Problem to work on | Would you please write out only the lines running from the top of the listing through the one holding "complex communication impairments", exactly, with both ends kept and pictures left out?

▼

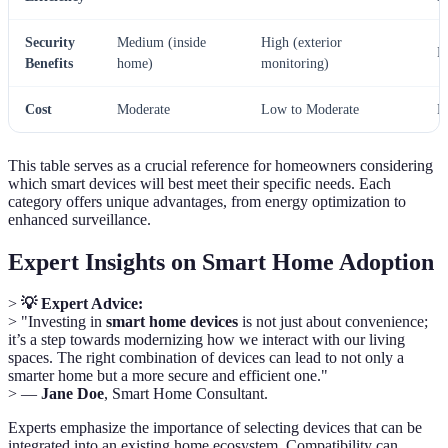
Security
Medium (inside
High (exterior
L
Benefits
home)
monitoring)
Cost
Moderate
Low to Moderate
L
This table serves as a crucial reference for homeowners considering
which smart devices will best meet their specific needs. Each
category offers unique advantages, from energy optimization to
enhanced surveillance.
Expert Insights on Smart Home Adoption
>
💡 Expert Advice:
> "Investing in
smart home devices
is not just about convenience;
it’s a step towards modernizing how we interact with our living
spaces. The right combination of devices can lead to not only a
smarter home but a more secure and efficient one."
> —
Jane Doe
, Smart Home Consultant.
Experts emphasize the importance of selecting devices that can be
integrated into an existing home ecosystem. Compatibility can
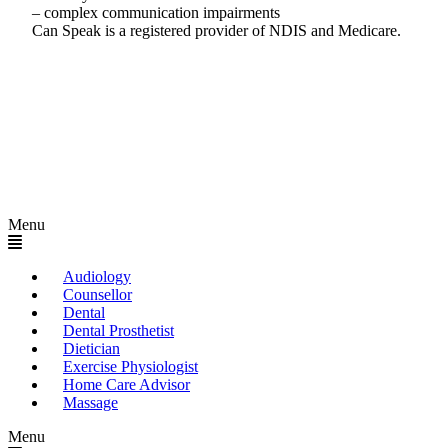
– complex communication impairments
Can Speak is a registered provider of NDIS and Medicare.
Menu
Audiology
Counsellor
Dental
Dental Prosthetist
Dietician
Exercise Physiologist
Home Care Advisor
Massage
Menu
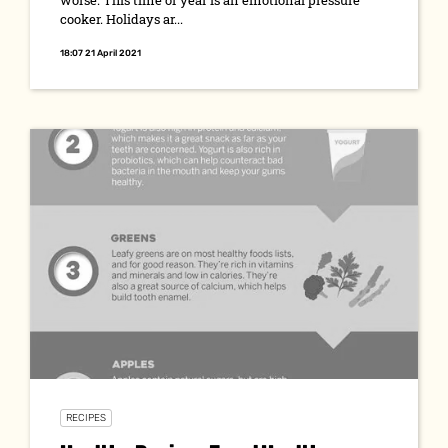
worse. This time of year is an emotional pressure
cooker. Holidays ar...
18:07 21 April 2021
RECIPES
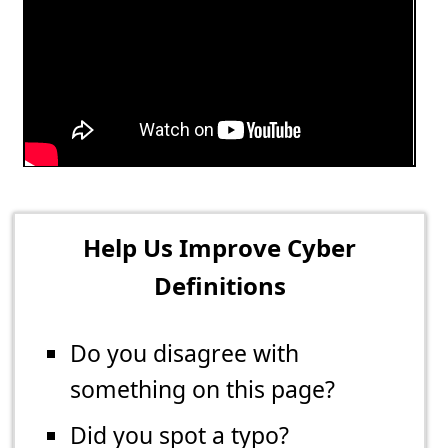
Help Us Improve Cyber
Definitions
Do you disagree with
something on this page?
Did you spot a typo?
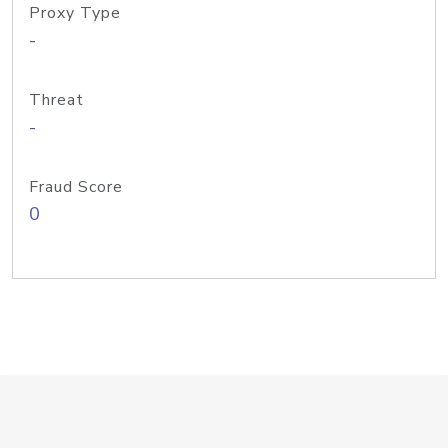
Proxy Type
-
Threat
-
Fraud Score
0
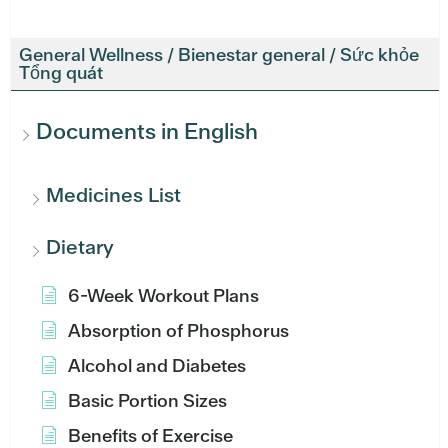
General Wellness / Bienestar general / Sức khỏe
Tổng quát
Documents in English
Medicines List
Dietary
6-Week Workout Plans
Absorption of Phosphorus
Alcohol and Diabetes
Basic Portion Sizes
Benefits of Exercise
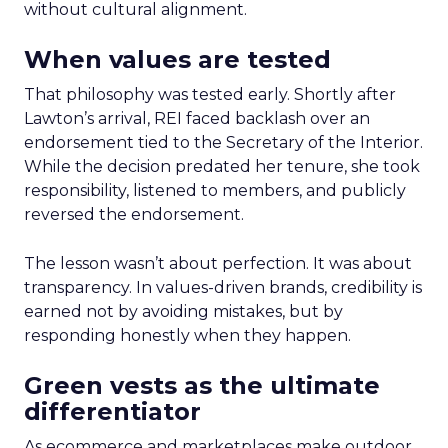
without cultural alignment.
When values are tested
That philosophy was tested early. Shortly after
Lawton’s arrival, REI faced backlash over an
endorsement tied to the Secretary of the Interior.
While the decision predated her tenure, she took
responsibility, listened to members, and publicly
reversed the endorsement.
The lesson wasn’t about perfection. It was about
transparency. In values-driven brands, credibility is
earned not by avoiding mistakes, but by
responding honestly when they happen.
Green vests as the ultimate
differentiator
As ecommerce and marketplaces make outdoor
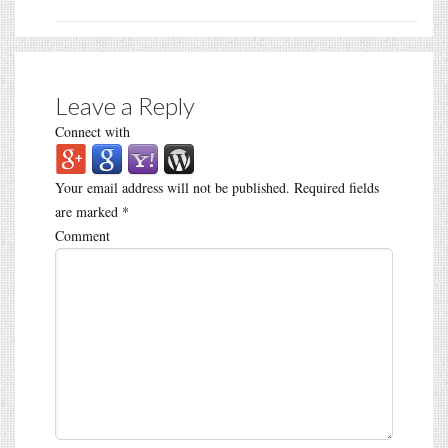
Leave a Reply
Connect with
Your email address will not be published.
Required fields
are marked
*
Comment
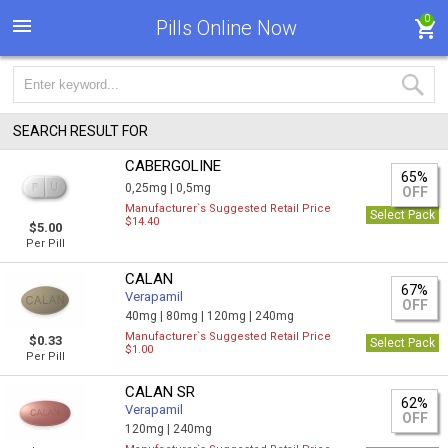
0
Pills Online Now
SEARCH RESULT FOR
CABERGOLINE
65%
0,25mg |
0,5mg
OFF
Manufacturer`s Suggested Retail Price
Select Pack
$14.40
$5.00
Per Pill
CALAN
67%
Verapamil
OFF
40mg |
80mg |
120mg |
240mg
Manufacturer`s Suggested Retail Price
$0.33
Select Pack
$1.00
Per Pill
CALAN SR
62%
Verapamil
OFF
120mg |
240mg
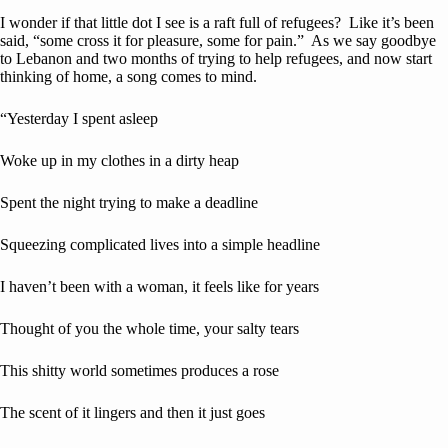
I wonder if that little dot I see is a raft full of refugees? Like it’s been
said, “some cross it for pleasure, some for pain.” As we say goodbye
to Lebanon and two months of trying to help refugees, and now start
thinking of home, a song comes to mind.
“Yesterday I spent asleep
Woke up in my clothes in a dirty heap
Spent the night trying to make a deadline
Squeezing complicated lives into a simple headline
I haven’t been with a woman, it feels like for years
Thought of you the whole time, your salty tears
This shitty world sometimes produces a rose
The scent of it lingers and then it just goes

▲

Result for this task |
Security
Medium (inside
High (exterior
L
Benefits
home)
monitoring)
Cost
Moderate
Low to Moderate
L
This table serves as a crucial reference for homeowners considering
which smart devices will best meet their specific needs. Each
category offers unique advantages, from energy optimization to
enhanced surveillance.
Expert Insights on Smart Home Adoption
>
💡 Expert Advice:
> "Investing in
smart home devices
is not just about convenience;
it’s a step towards modernizing how we interact with our living
spaces. The right combination of devices can lead to not only a
smarter home but a more secure and efficient one."
> —
Jane Doe
, Smart Home Consultant.
Experts emphasize the importance of selecting devices that can be
integrated into an existing home ecosystem. Compatibility can
– complex communication impairments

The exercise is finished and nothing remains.